I love that your term “repeat offenders.” People don’t realize that microchipping is so important like, I even have a family member. “Why do I need a microchip my cat? My cat stays indoors all the time”, and it’s like, “Okay, well, I know from experience. My cat sometimes likes to try and go out the door when you’re walking in. That’s all it takes.” Exactly. And, you know, I have kept my own, too. And, you know, they wear collars. They have their name on the collar. They have the rabies tag on, all that. I mean, if it’s not microchipped, because I know not everybody likes to do that, at least have some type of identification on. It’s just so it’s easy. Sometimes we get animals in here, and I’m sure that people are missing them, but they don’t know there’s no way for us to trace that back. So, unfortunately. Right, they don’t know where they’re at. Right, and unfortunately, that animal is not gonna get back to them. I mean, it’s gonna go somewhere. It’s gonna go to a rescue. But if we could get it back home, that’s always our goal.

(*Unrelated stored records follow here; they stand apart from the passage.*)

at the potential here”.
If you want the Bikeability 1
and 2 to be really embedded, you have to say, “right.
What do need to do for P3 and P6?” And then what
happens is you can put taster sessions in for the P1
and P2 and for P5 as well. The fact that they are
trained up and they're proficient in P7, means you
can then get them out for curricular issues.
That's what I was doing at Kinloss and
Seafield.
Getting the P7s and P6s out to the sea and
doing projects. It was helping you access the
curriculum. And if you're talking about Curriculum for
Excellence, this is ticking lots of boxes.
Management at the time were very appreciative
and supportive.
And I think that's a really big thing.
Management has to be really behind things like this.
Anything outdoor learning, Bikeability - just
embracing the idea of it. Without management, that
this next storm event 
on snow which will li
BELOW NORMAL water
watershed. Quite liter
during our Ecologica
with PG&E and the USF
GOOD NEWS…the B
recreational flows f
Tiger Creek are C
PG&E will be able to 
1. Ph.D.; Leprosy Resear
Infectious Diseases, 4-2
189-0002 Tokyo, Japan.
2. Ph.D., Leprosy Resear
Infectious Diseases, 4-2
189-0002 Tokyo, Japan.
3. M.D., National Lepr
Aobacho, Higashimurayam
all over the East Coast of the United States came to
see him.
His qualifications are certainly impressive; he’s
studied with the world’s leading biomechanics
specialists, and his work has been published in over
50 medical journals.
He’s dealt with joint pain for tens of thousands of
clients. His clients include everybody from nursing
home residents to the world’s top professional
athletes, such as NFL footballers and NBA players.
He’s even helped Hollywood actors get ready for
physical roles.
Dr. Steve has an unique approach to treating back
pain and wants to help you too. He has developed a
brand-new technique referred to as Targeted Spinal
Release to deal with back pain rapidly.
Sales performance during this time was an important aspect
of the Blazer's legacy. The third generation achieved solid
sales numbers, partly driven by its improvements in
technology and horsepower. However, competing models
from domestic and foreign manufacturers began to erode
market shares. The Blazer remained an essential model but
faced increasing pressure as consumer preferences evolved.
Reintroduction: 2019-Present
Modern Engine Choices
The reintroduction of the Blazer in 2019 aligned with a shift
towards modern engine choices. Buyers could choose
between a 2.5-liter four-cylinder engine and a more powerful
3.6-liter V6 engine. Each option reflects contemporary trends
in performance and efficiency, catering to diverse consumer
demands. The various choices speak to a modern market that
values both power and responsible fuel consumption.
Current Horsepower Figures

So that’s basically the main thing is to our listeners, microchip your pets. Overall, that’s so important. If you want your pet to come back to you, microchip your pet. Well, Katherine, I’ve enjoyed talking to you, and like I said, I love learning about what you guys are doing over there. It’s so different, you know, and I know that animal control is everywhere. But it’s nice to be able to talk to you and about the great work that you guys are doing, as you know, opposed to a rescue or shelter. ‘Cause you guys are just as important and you guys are doing just as important things. And I’ve enjoyed talking to you. Is there anything else that you’d like to share before we wrap things up today? I’m so honored that we were able to talk and that you recognized us, as you know, shelter of the week. It’s quite an accomplishment for us, so I’m very excited. This was wonderful. One thing I would say is just to the listeners out there, please, if you can try to always choose adoption, just because there’s so many wonderful animals out there that are looking for homes and I’m a huge proponent of that, just because of what I do and what I see on a daily basis, you know, there’s so many animals out there that want that second chance and should get that second chance. So always think about that when you’re looking for an animal. Thank you so much, Katherine. Yeah, thank you. Take care.